Saved data entries ->
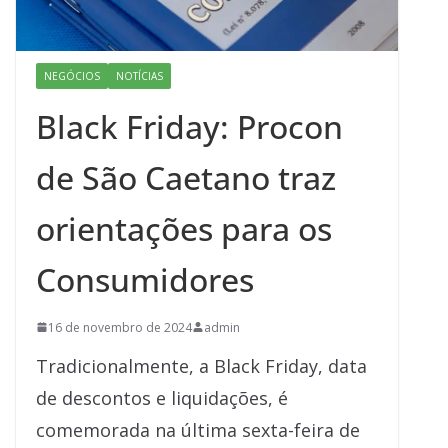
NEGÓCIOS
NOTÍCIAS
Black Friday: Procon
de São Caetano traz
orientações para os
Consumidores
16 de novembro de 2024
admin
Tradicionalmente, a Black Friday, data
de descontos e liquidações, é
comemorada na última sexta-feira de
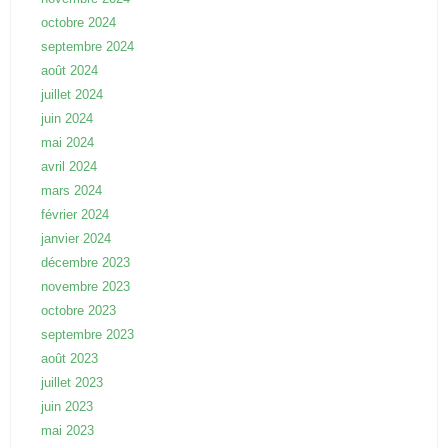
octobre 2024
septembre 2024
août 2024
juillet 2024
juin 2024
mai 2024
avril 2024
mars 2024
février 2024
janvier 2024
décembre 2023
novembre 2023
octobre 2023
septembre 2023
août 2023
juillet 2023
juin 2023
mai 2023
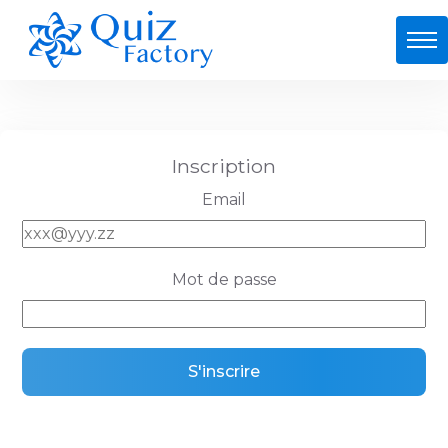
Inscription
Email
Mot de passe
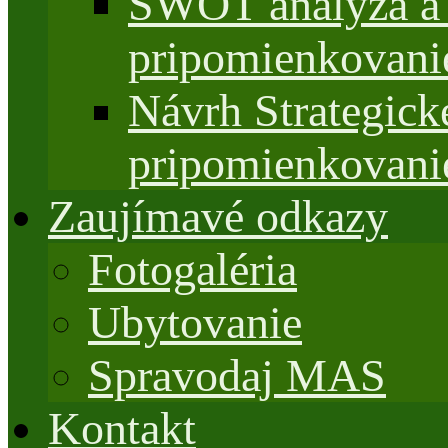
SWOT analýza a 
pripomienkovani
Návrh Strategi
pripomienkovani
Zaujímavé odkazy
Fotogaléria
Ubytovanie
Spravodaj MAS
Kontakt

...

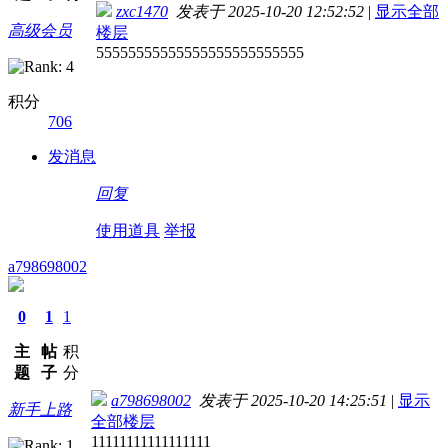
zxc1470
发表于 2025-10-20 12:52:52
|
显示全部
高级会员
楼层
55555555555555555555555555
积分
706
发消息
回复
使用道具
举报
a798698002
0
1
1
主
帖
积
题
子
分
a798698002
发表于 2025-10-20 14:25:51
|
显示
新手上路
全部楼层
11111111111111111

---

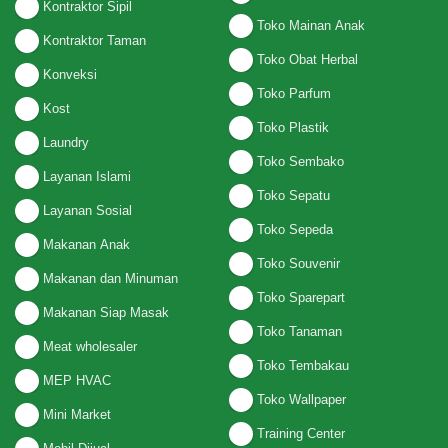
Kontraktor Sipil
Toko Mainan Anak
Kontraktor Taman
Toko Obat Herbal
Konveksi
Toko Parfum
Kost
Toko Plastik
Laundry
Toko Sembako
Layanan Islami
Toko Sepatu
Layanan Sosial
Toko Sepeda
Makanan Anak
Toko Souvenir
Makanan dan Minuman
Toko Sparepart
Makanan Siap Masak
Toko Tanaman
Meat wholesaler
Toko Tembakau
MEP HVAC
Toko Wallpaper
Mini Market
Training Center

How to complete this task ->
Some lines above hold the word "Toko". Copy all of them.

Answer to this problem ->
Toko Mainan Anak
Toko Obat Herbal
Toko Parfum
Toko Plastik
Toko Sembako
Toko Sepatu
Toko Sepeda
Toko Souvenir
Toko Sparepart
Toko Tanaman
Toko Tembakau
Toko Wallpaper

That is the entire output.